Encryption != identity
Kroc,
“Encryption != identity”
Of course not, but then again I don’t see who was confusing the two?
This isn’t a cryptographic vulnerability with the browsers, it’s a problem stemming from the fact that the PKI is controlled by third party CAs. It’s not really the browser vendors’ fault at all.
It’s really hard to learn anything here, PKI depends on trusting third parties. We could revert to preshared keys to eliminate the dependence on CAs, but that’s highly impractical for the web.
Umm.. this is a compromised root authority granting certificates. It is exactly an identity problem.
Not only just man-in-middle https encryption attack vectors of hard-coded trusted identities in browsers via dns poisoning (which it appears was actually used within Iran http://blog.trendmicro.com/diginotar-iranians-the-real-target/ )
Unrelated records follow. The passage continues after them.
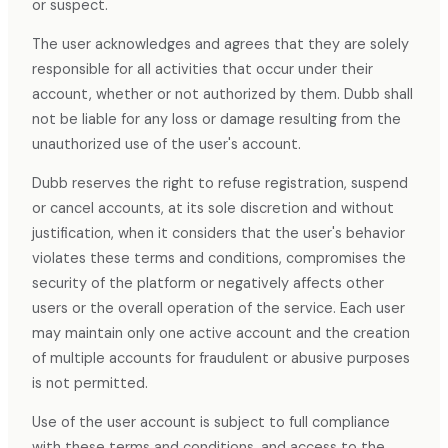
or suspect.
The user acknowledges and agrees that they are solely
responsible for all activities that occur under their
account, whether or not authorized by them. Dubb shall
not be liable for any loss or damage resulting from the
unauthorized use of the user's account.
Dubb reserves the right to refuse registration, suspend
or cancel accounts, at its sole discretion and without
justification, when it considers that the user's behavior
violates these terms and conditions, compromises the
security of the platform or negatively affects other
users or the overall operation of the service. Each user
may maintain only one active account and the creation
of multiple accounts for fraudulent or abusive purposes
is not permitted.
Use of the user account is subject to full compliance
with these terms and conditions, and access to the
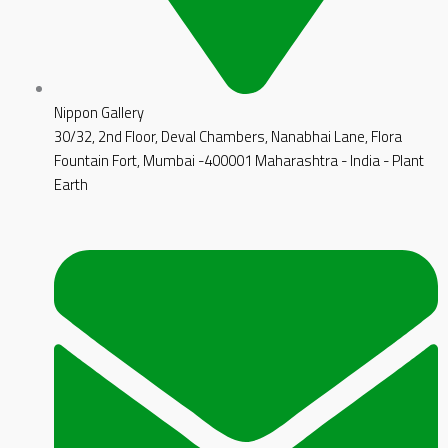
Nippon Gallery
30/32, 2nd Floor, Deval Chambers, Nanabhai Lane, Flora
Fountain Fort, Mumbai -400001 Maharashtra - India - Plant
Earth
But, some of the rogue certificates also had signing permissions; appears that certs for *.google.com and *.android.com had signing ability which means attackers with the certificates for more than a month had the ability to package, sign, and attempt to distribute binary drivers, applications, etc.
obligatory XKCD
http://xkcd.com/932/
No, but they’re closely related. Both rely on the certificate infrastructure actually being trustworthy – otherwise you can’t be certain who you’re talking to, or who else might be able to read your encrypted conversation.
Is this like the HDCP encryption where, when/if somebody gets the master key, it’s pretty much game over?
WorknMan,
“Is this like the HDCP encryption where, when/if somebody gets the master key, it’s pretty much game over?”
PKI has some failsafe protections. If a fraudulent certificate is issued accidentally, or a legitimate one is leaked, then a protocol exists to revoke it (using the master keys).
However in this case it appears that one or all of the CA’s master keys were compromised. This means that the cracker can now do everything that the CA could have done itself. They can issue fraudulent certificates to impersonate any web site. Until web browsers are updated, the fraudulent certificates will continue to validate in web browsers.
And so, yet another reason for letting IE<=8 die appears.